Predictive Modeling [75 Points]

In this section of the project, you will fit two classification algorithms to predict the response variable,loan_default. You should use all of the other variables in the loans_df data as predictor variables for each model.

You must follow the machine learning steps below.

The data splitting and feature engineering steps should only be done once so that your models are using the same data and feature engineering steps for training.

  • Split the loans_df data into a training and test set (remember to set your seed)
  • Specify a feature engineering pipeline with the recipes package
    • You can include steps such as skewness transformation, dummy variable encoding or any other steps you find appropriate
  • Specify a parsnip model object
    • You may choose from the following classification algorithms:
      • Logistic Regression
      • LDA
      • QDA
      • KNN
      • Decision Tree
      • Random Forest
  • Package your recipe and model into a workflow
  • Fit your workflow to the training data
    • If your model has hyperparameters:
      • Split the training data into 5 folds for 5-fold cross validation using vfold_cv (remember to set your seed)
      • Perform hyperparamter tuning with a random grid search using the grid_random() function
      • Refer to the following tutorial for an example - Random Grid Search
      • Hyperparameter tuning can take a significant amount of computing time. Be careful not to set the size argument of grid_random() too large. I recommend size = 10 or smaller.
      • Select the best model with select_best() and finalize your workflow
  • Evaluate model performance on the test set by plotting an ROC curve using autoplot() and calculating the area under the ROC curve on your test data

Summary of Results [25 Points]

Write a summary of your overall findings and recommendations to the executives at the bank. Think of this section as your closing remarks of a presentation, where you summarize your key findings, model performance, and make recommendations to improve loan processes at the bank.
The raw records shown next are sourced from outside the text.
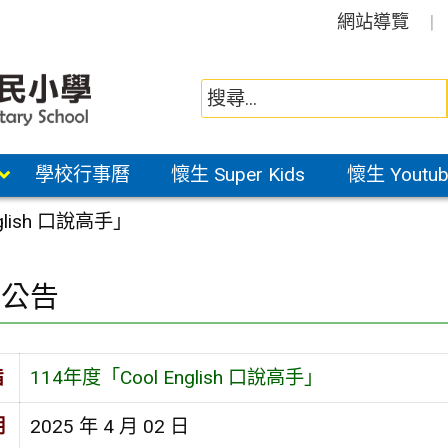
網站導覽
學校行事曆
懷生 Super Kids
懷生 Youtub
glish 口說高手」
園公告
旨
114年度「Cool English 口說高手」
期
2025 年 4 月 02 日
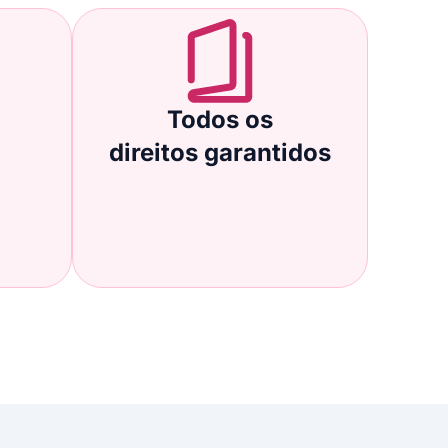
Todos os
direitos garantidos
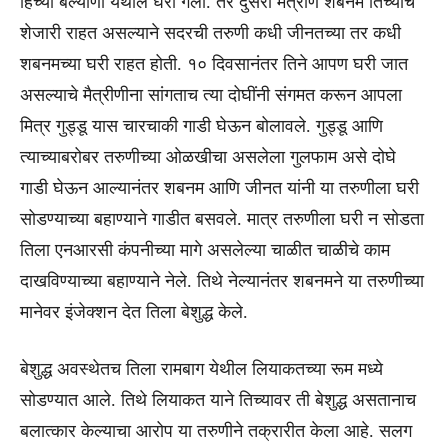
हिच्या बल्याणी येथील घरी गेली. तर दुसरी मैत्रीण शबनम तिच्याच
शेजारी राहत असल्याने सदरची तरुणी कधी जीनतच्या तर कधी
शबनमच्या घरी राहत होती. १० दिवसानंतर तिने आपण घरी जात
असल्याचे मैत्रीणीना सांगताच त्या दोघींनी संगमत करून आपला
मित्र गुड्डू यास चारचाकी गाडी घेऊन बोलावले. गुड्डू आणि
त्याच्याबरोबर तरुणीच्या ओळखीचा असलेला गुलफाम असे दोघे
गाडी घेऊन आल्यानंतर शबनम आणि जीनत यांनी या तरुणीला घरी
सोडण्याच्या बहाण्याने गाडीत बसवले. मात्र तरुणीला घरी न सोडता
तिला एनआरसी कंपनीच्या मागे असलेल्या चाळीत चाळीचे काम
दाखविण्याच्या बहाण्याने नेले. तिथे नेल्यानंतर शबनमने या तरुणीच्या
मानेवर इंजेक्शन देत तिला बेशुद्ध केले.
बेशुद्ध अवस्थेतच तिला रामबाग येथील लियाकतच्या रूम मध्ये
सोडण्यात आले. तिथे लियाकत याने तिच्यावर ती बेशुद्ध असतानाच
बलात्कार केल्याचा आरोप या तरुणीने तक्रारीत केला आहे. सलग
Your executive summary must be written in a professional tone, with minimal grammatical errors, and should include the following sections:

  1. An introduction where you explain the business problem and goals of your data analysis

    • What problem(s) is this company trying to solve? Why are they important to their future success?

    • What was the goal of your analysis? What questions were you trying to answer and why do they matter?

  1. Highlights and key findings from your Exploratory Data Analysis section
    • What were the interesting findings from your analysis and why are they important for the business?

    • This section is meant to establish the need for your recommendations in the following section

  1. Your “best” classification model and an analysis of its performance
    • In this section you should talk about the expected error of your model on future data
      • To estimate future performance, you can use your model performance results on the test data
    • You should discuss at least one performance metric, such as an F1 or ROC AUC for your model. However, you must explain the results in an intuitive, non-technical manner. Your audience in this case are executives at a bank with limited knowledge of machine learning.

  1. Your recommendations to the company on how to reduce loan default rates

    • Each recommendation must be supported by your data analysis results

    • You must clearly explain why you are making each recommendation and which results from your data analysis support this recommendation

    • You must also describe the potential business impact of your recommendation:

      • Why is this a good recommendation?

      • What benefits will the business achieve?